With his Street gang the puppet remains a yellow beacon of humanity, as a documentary reminds.

Dorothy Woodend 22 Nov 2021TheTyee.ca

Dorothy Woodend is culture editor at The Tyee. Reach her here.

The recent mini tempest over Big Bird getting vaccinated against COVID-19 caused a few snickers and eyeball rolls from various cultural camps. But puppets and politics have long shared the stage.

When UBC’s Museum of Anthropology organized an exhibition dedicated to puppets from around the world a few years ago, many on display had overtly political purposes. In Indonesia, puppets were used to protest against Dutch colonizers. In Canada, Indigenous animator Amanda Strong used stop motion puppets to address government land policies and cultural genocide.

A more recent example of political puppeteering is Marilyn Agrelo’s documentary Street Gang: How We Got to Sesame Street, adapted from the book by Michael Douglas.

When Sesame Street aired in 1969, it was pretty radical in its dedication to presenting a culturally and socioeconomically diverse neighbourhood (modelled on Harlem). Even more important was the vibe of the program — non-pandering, a wee bit anarchic, but also inclusive, funny and deeply human.

That sensibility was due to the core group of creatives at its centre. They included puppeteers Jim Henson and Frank Oz and the late-great Caroll Spinney, who was responsible for bringing Big Bird and Oscar the Grouch to life. Composer Joe Raposo coloured the musical mood, while two people at the heart of the show — writer/director Jon Stone and producer Joan Ganz Cooney — set the tone and the pace. And what a blistering pace it was.

As many of the now-adult children of the show’s creative team recall in interviews, the cast, writers, puppeteers and musicians worked around the clock bringing it together. Jim Henson’s son remembers his father working for days straight, without returning home.

Almost from the outset, staid critics accused the show of being too Black, too urban, simply too much for mainstream America to handle.
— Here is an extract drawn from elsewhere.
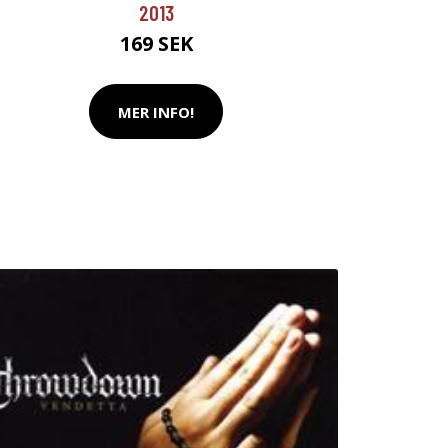
2013
169 SEK
MER INFO!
Despite its immediate and overwhelming success, Sesame Street was pulled from public broadcasting stations in Mississippi in 1970 under the premise that it didn’t offer younger audiences anything of value.

In the documentary, archival interviews with these same young Mississippians offer a different response. The kids state unequivocally they want to see the show. An NBC affiliate began broadcasting Sesame Street, shaming its public television competitors into reassessing their position.

If the puppets were committed to an agenda of acceptance, compassion and inclusion, so too were the humans. As Street Gang reveals, many of the long-standing characters on the show, Maria, Luis and Gordon, were performing in unusual roles for BIPOC people on television at the time. They were playing ordinary people — not drug dealers, pimps or criminals.

Matt Robinson, who took on the original role of Gordon, is a case in point. Before his stint on the Street, Robinson had an established career as a writer and actor, hosting his own show on a local Philadelphia station. On Sesame Street, he was a kind and gentle presence.

It’s bittersweet to rewatch clips from older episodes of the show. Many moments from childhood resurface with all of their tender and raggedy feelings. So too do visions of a kinder, funnier and more accepting world than ours today.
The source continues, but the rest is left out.